**Goal of the exercise**
These records must be written out again exactly.

**Dataset entries**
++++++++++
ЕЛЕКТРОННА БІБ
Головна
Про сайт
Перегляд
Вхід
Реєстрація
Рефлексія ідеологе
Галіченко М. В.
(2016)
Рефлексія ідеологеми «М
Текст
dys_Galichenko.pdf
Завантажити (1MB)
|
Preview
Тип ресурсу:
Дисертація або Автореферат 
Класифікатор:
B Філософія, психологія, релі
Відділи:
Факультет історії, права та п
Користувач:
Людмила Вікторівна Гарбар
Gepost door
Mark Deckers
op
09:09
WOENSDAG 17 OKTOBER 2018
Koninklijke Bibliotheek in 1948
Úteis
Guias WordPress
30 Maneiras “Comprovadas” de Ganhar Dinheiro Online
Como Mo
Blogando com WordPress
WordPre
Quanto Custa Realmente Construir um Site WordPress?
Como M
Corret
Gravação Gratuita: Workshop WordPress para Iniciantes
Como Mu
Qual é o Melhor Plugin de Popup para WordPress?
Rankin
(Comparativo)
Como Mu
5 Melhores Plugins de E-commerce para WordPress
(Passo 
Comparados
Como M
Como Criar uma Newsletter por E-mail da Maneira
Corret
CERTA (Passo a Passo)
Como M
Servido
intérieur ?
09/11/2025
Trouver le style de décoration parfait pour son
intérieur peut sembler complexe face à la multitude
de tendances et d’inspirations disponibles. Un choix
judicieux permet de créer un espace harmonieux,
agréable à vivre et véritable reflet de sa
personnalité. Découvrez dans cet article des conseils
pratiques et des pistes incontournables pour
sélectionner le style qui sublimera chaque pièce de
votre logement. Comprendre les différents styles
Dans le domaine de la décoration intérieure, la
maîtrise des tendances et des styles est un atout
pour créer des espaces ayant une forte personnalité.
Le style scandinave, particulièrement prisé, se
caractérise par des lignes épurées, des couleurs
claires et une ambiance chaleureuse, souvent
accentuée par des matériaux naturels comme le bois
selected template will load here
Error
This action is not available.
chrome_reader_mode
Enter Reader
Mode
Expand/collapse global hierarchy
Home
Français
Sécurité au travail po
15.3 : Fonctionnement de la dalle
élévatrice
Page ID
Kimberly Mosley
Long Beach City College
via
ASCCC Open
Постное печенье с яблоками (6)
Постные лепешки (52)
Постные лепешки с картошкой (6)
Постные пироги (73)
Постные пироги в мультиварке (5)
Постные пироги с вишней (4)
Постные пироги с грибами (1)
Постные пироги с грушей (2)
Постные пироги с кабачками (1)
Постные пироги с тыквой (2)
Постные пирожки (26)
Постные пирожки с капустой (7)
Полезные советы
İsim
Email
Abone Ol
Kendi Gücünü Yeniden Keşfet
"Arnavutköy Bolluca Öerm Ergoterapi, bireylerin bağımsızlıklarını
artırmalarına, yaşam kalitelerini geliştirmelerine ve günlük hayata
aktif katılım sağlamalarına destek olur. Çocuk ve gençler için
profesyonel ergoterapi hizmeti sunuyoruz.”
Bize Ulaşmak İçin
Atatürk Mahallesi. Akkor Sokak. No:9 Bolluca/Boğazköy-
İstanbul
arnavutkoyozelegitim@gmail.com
++++++++++
**Task answer**
ЕЛЕКТРОННА БІБ
Головна
Про сайт
Перегляд
Вхід
Реєстрація
Рефлексія ідеологе
Галіченко М. В.
(2016)
Рефлексія ідеологеми «М
Текст
dys_Galichenko.pdf
Завантажити (1MB)
|
Preview
Тип ресурсу:
Дисертація або Автореферат 
Класифікатор:
B Філософія, психологія, релі
Відділи:
Факультет історії, права та п
Користувач:
Людмила Вікторівна Гарбар
Gepost door
Mark Deckers
op
09:09
WOENSDAG 17 OKTOBER 2018
Koninklijke Bibliotheek in 1948
Úteis
Guias WordPress
30 Maneiras “Comprovadas” de Ganhar Dinheiro Online
Como Mo
Blogando com WordPress
WordPre
Quanto Custa Realmente Construir um Site WordPress?
Como M
Corret
Gravação Gratuita: Workshop WordPress para Iniciantes
Como Mu
Qual é o Melhor Plugin de Popup para WordPress?
Rankin
(Comparativo)
Como Mu
5 Melhores Plugins de E-commerce para WordPress
(Passo 
Comparados
Como M
Como Criar uma Newsletter por E-mail da Maneira
Corret
CERTA (Passo a Passo)
Como M
Servido
intérieur ?
09/11/2025
Trouver le style de décoration parfait pour son
intérieur peut sembler complexe face à la multitude
de tendances et d’inspirations disponibles. Un choix
judicieux permet de créer un espace harmonieux,
agréable à vivre et véritable reflet de sa
personnalité. Découvrez dans cet article des conseils
pratiques et des pistes incontournables pour
sélectionner le style qui sublimera chaque pièce de
votre logement. Comprendre les différents styles
Dans le domaine de la décoration intérieure, la
maîtrise des tendances et des styles est un atout
pour créer des espaces ayant une forte personnalité.
Le style scandinave, particulièrement prisé, se
caractérise par des lignes épurées, des couleurs
claires et une ambiance chaleureuse, souvent
accentuée par des matériaux naturels comme le bois
selected template will load here
Error
This action is not available.
chrome_reader_mode
Enter Reader
Mode
Expand/collapse global hierarchy
Home
Français
Sécurité au travail po
15.3 : Fonctionnement de la dalle
élévatrice
Page ID
Kimberly Mosley
Long Beach City College
via
ASCCC Open
Постное печенье с яблоками (6)
Постные лепешки (52)
Постные лепешки с картошкой (6)
Постные пироги (73)
Постные пироги в мультиварке (5)
Постные пироги с вишней (4)
Постные пироги с грибами (1)
Постные пироги с грушей (2)
Постные пироги с кабачками (1)
Постные пироги с тыквой (2)
Постные пирожки (26)
Постные пирожки с капустой (7)
Полезные советы
İsim
Email
Abone Ol
Kendi Gücünü Yeniden Keşfet
"Arnavutköy Bolluca Öerm Ergoterapi, bireylerin bağımsızlıklarını
artırmalarına, yaşam kalitelerini geliştirmelerine ve günlük hayata
aktif katılım sağlamalarına destek olur. Çocuk ve gençler için
profesyonel ergoterapi hizmeti sunuyoruz.”
Bize Ulaşmak İçin
Atatürk Mahallesi. Akkor Sokak. No:9 Bolluca/Boğazköy-
İstanbul
arnavutkoyozelegitim@gmail.com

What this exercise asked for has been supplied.